BKA: "Straftäter linksorientiert"
Akkreditierungspraxis für NATO-Gipfel rechtswidrig
Anhaltspunkte für eine rechtskräftige Verurteilung lagen dem BKA laut Gericht nicht vor. Bekannt seien nur Verfahren, die entweder eingestellt wurden oder mit einem Freispruch endeten. Zu dem Negativvotum hat offenbar ein noch anhängiges Strafverfahren geführt. Dieses Votum wurde dem NATO-Hauptquartier übermittelt, das für die abschließende rechtliche Bewertung zuständig ist. Dem VG zufolge hat das BKA jedoch ohne Rechtsgrundlage gehandelt.
Die Übermittlung einer Bewertung an das NATO-Hauptquartier sei offensichtlich rechtswidrig, hieß es.
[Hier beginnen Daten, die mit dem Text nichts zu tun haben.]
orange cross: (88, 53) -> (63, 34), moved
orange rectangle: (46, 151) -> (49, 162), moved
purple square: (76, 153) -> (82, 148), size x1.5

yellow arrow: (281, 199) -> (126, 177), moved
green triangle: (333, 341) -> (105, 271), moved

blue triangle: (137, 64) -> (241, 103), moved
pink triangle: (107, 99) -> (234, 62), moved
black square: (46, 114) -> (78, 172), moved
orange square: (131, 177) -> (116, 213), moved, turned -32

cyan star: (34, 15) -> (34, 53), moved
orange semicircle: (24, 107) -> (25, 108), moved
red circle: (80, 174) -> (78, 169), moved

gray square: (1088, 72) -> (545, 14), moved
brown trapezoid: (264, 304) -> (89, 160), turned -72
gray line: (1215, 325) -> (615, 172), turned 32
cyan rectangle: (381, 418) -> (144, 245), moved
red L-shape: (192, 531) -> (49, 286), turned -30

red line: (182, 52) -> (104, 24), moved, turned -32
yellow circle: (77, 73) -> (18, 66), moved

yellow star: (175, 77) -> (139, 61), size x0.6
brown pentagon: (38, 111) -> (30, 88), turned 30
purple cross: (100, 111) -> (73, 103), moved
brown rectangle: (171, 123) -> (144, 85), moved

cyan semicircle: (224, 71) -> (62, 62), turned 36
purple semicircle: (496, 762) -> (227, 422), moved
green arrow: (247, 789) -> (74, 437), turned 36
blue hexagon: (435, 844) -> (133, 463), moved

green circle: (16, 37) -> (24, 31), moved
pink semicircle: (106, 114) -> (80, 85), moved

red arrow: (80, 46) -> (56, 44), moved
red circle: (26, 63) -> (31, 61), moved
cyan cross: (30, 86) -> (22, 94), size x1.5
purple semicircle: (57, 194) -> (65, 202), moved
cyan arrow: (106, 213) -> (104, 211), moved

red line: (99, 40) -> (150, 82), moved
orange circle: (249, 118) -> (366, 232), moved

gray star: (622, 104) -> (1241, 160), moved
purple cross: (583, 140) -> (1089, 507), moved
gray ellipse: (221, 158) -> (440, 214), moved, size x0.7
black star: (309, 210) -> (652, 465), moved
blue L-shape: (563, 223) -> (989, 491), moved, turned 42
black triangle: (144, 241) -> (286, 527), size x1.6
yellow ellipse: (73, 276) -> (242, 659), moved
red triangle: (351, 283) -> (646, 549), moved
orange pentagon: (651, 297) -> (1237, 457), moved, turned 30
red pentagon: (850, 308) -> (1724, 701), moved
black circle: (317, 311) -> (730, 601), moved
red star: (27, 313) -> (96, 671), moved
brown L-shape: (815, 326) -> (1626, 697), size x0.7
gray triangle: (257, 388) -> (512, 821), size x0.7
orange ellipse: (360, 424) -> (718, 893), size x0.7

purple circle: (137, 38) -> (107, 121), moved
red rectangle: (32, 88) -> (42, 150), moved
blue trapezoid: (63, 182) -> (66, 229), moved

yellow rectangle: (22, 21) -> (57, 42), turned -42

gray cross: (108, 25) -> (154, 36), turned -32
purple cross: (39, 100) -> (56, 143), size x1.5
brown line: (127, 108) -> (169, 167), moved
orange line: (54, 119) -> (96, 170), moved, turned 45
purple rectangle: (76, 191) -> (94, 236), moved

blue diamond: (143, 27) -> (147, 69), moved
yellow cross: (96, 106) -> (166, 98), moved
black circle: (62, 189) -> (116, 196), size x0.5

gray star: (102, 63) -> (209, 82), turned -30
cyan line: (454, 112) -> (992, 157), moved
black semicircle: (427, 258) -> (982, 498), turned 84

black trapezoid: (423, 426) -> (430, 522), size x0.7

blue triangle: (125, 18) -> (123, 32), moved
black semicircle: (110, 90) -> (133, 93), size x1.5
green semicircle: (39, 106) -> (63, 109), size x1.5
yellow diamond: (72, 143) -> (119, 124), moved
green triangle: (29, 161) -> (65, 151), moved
Deshalb verpflichtete das Gericht das BKA, das Negativvotum zurückzunehmen und gegenüber der NATO zu erklären, dass "jegliches Votum bezüglich Journalisten durch das Bundeskriminalamt gegenüber dem NATO-Hauptquartier unzulässig ist". Zwar erlaube das BKA-Gesetz der Behörde bei Gefährdungsprognosen die Datenweitergabe an Dritte. Das BKA dürfe personenbezogene Daten allerdings nur zum Schutz von Mitgliedern der Verfassungsorgane des Bundes nutzen und verarbeiten. Dies sei hier nicht der Fall.
Der Deutsche Journalisten-Verband (DJV) begrüßte die Einstweilige Anordnung des Verwaltungsgerichts. Der DJV-Bundesvorsitzende Michael Konken sagte, die Anordnung bestätige die Auffassung des Verbandes, wonach es sich "bei dem BKA-Votum um Behördenwillkür" gehandelt habe. Er hoffe, dass sich das BKA und andere deutsche Sicherheitsbehörden in Zukunft nur noch bei strafrechtlich relevanten Bedenken in eine Akkreditierung einmischten. Die Freiheit der Berichterstattung müsse Vorrang vor vagen Bewertungen von Journalisten durch Behören haben.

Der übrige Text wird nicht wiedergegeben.